Right, and it was Tim who ran through the math in the IRC discussion to
point out that this might not have been the best suggestion after all.
> > The custom modes are not interoperable with anything else, nor are they
> > a part of the codec standard, but they do exist in the code for people
> > with very specialised needs in 'closed' applications, where the need for
> > oddball frame sizes strongly outweighs any other considerations of
> > interoperability, or codec performance (the latter being both in the
> > sense of processing resources *and* more importantly audio quality).
>
> jack in particular was one of the use-cases for opus-devs to justify
> custom modes.
Greg was probably the one who most often raised oddball cases that might
use this, but even he was now scratching his head somewhat at what you
are actually trying to achieve with using it for netjack as you are.
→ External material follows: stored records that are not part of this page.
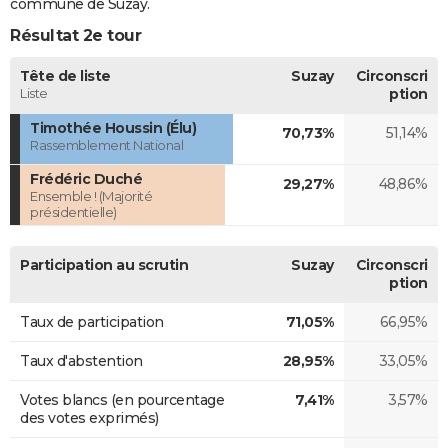
commune de Suzay.
Résultat 2e tour
Tête de liste
Suzay
Circonscri
Liste
ption
Timothée Houssin (Élu)
70,73%
51,14%
Rassemblement National
Frédéric Duché
29,27%
48,86%
Ensemble ! (Majorité
présidentielle)
Participation au scrutin
Suzay
Circonscri
ption
Taux de participation
71,05%
66,95%
Taux d'abstention
28,95%
33,05%
Votes blancs (en pourcentage
7,41%
3,57%
des votes exprimés)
Which is why I wanted to try to get to the bottom of your rationale here.
> > My understanding at present is that the primary (only?) reason that
> > netjack is using custom modes is so that it can use 64 sample frames
> > which shaves ~1ms of latency off the usual 2.5ms (120 sample) minimum
> > frame size for normal opus modes. We didn't quite get to the bottom
> > of all of that before Robin had to leave, so at present my only
> > understanding of the reason for that is that "pro audio equipment"
> > can operate with lower latencies than normal sound cards which makes
> > this desirable.
>
> not quite.
>
> netjack is using opus custom modes so that jack can use the same
> period-size across the complete jack system.
What gets to pick the period here? Even custom modes still limit you to
some discrete number of choices, it isn't continuously variable, so there
will surely still be cases where some part of the system needs to adapt
to suit other parts if this is to be true, won't there?
> Adding buffering on either side (sender + receiver) to align jack + opus
> buffers will always result in additional latency.
>
> For large jack buffersizes or long-distance communication that
> additional latency may be negligible, but it still is more latency.
You realise that we are talking about a latency that is equivalent to
moving your head approximately 15 inches from your speakers, right?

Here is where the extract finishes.